Catching the Cold: Putting the “Sick” in Homesick

My nose is running, and it kind of hurts to swallow, and there’s a funny taste in my mouth. I can’t really describe the taste. Maybe it’s less of a taste and more of a feeling. Because it sits in my mouth, and it’s mixed with my sense of smell, and it’s some subdued blend of static noise. That’s the best way I can put it: It tastes like static noise, and it feels a little sour on my tongue. And I’m sitting here in the Science Center trying to do my chemistry homework but I can’t, really, because there’s a static taste in my mouth and I’m thinking of home.

And when I tell people about this, they say it’s a freshman-year thing, because, of course, you think of home when things change. But this feels different. Because I do think of home, all the time I’m thinking of home. I think about home when it gets unbearably windy here, and I think about my mom’s cooking when Val serves sauteed green beans, and I think about my hometown friends when I hear the song “Kilby Girl.” But all of these are tangible things that I’m holding onto: I miss California’s warm weather, and sauteed green beans were the first thing my mom taught me to cook, and I used to blast “Kilby Girl” in the car with my friends when we drove off campus for our 40-minute lunch period.
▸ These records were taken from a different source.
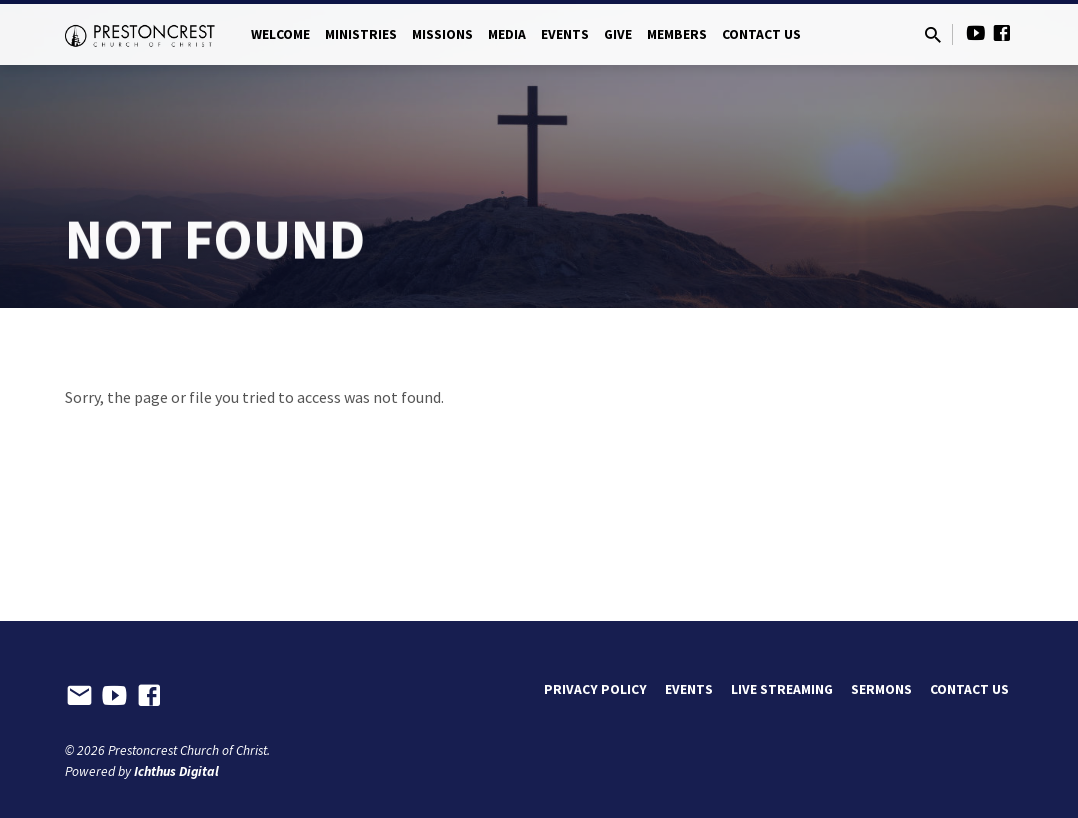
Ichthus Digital (176, 771)
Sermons (881, 689)
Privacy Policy (595, 689)
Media (507, 34)
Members (677, 34)
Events (565, 34)
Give (618, 34)
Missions (442, 34)
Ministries (361, 34)
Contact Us (761, 34)
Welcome (280, 34)
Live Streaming (782, 689)
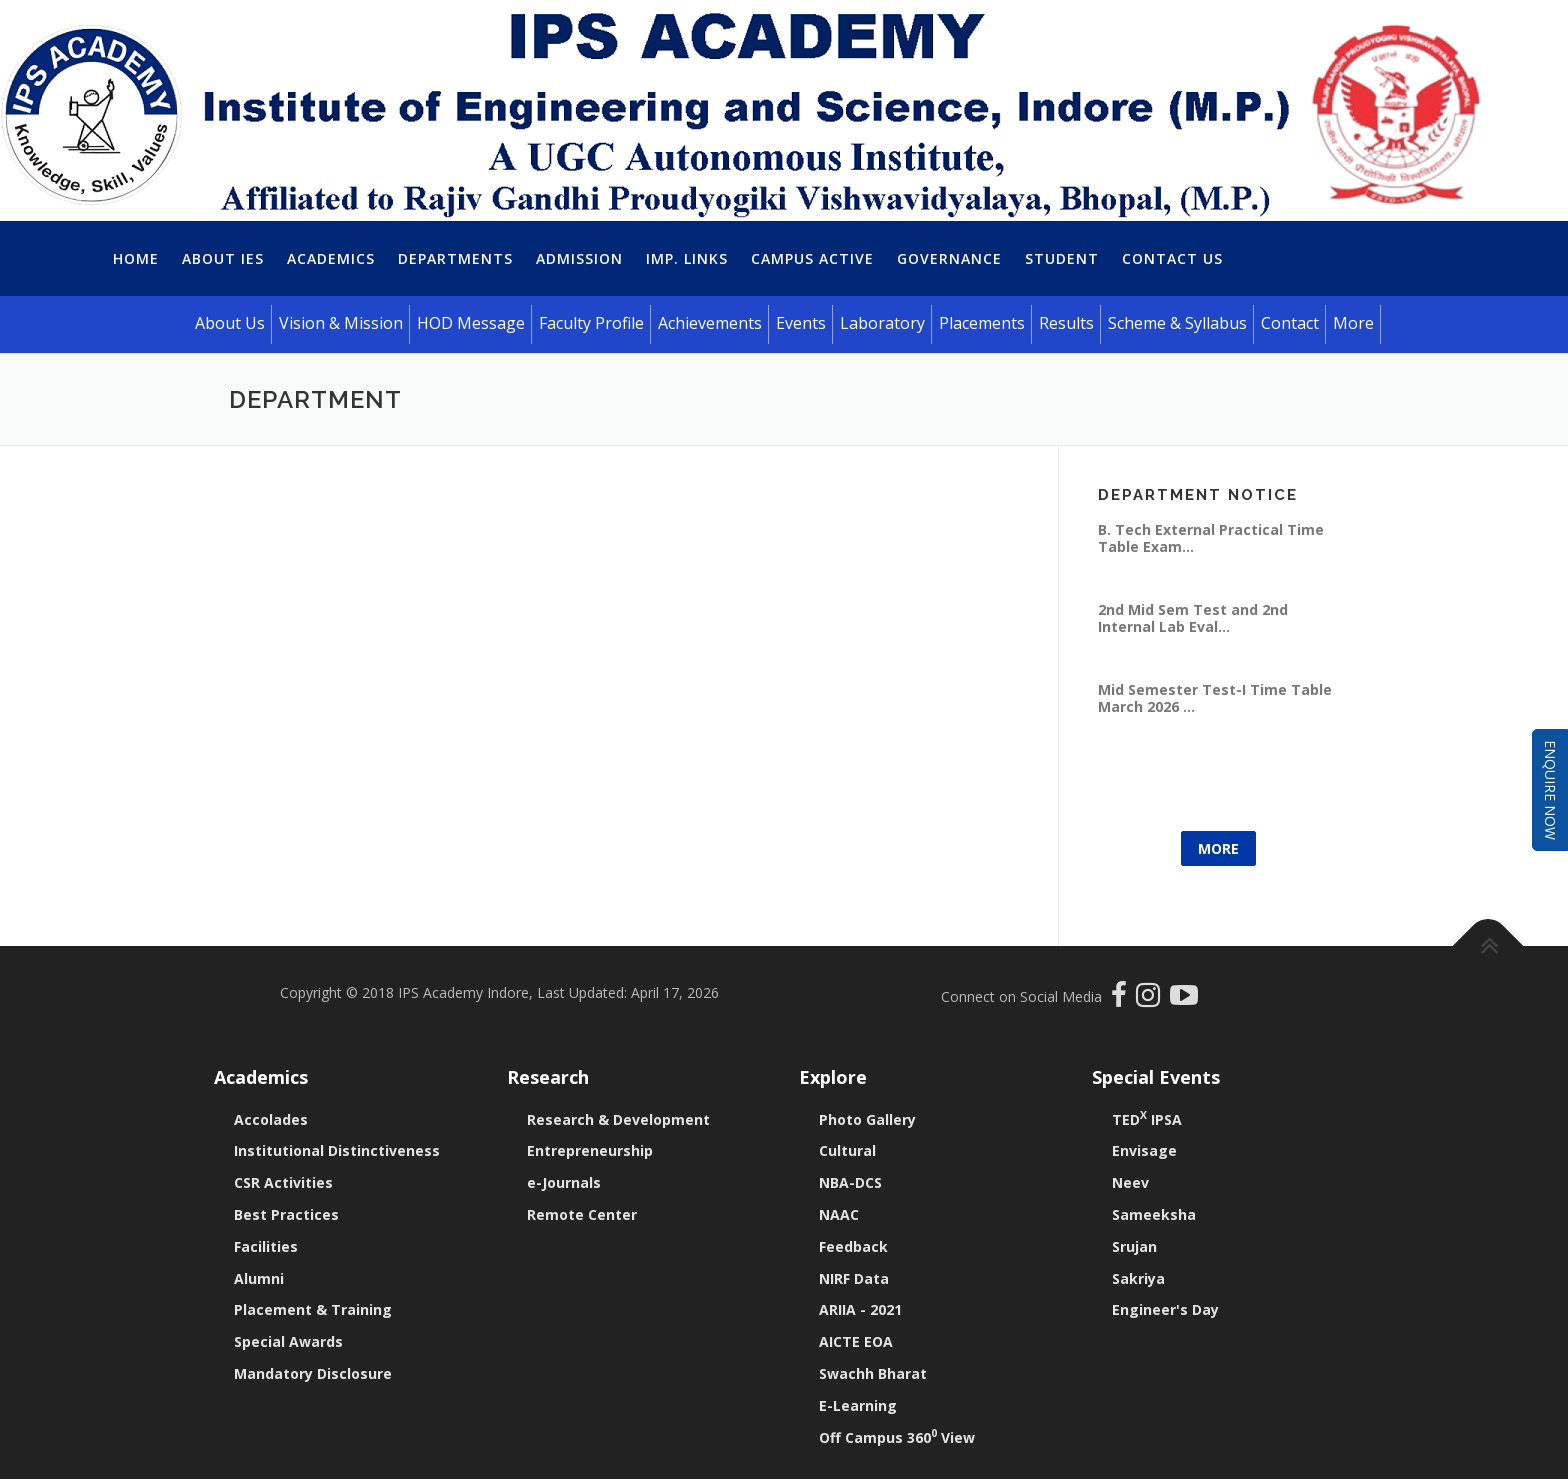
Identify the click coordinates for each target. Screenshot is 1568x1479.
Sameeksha (1154, 1214)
But right now, with this static taste in my mouth, I’m not thinking of home in any tangible way. I don’t know exactly what it is about home that I’m thinking about. And I wouldn’t say that I’m missing home either, because I don’t have any desire to physically be home. So I’m not chasing home in the sense of wanting to go back, but I’m nostalgic for some kind of feeling. I think it has to do with vulnerability.

I say vulnerability because the common cold makes you feel just a little bit subhuman. Everyday actions that are normally thoughtless seem to have a little more friction to them. Of course, it’s silly to get too caught up in these minor inconveniences, but still — it’s a subtly vulnerable thing to have to open my mouth to breathe, to need to stuff my pockets with tissues before I leave my dorm in the morning, to be able to focus on my chemistry work for maybe 20 minutes at a time before I need to briefly lie back, face the ceiling, and close my eyes to let them rest. I feel like a child again: helpless and unproductive, but yielding completely to it.

I think that’s where this nostalgic feeling comes from. Because when I was seven years old with this familiar cold and convinced my parents that I should stay home from school, it was probably hard to breathe through my nose too. The corners of my nose were also probably pink and irritated from being squeezed by so many tissues. I was probably lying on the brown living room couch with some warm honey water from my dad, watching cable TV, unable to think about or focus on much else. And I probably had a static taste in my mouth.

Maybe 20 years down the line, I’ll be at work when the common cold catches me again. Or maybe I’ll be in my own house that I pay my own mortgage for. Or maybe I’ll be picking up my kids from school. I don’t know who I’ll be, or what I’ll be doing, or what color my living room couch will be. But I know that I’ll feel this same pressure in my throat when I swallow, and I know I’ll have to stop and take a breath every few sips of warm honey water because my nose will be stuffed, and I know I’ll have a funny static taste in my mouth.

And so I know I’ll think of home, which makes this sickness not so bad to bear.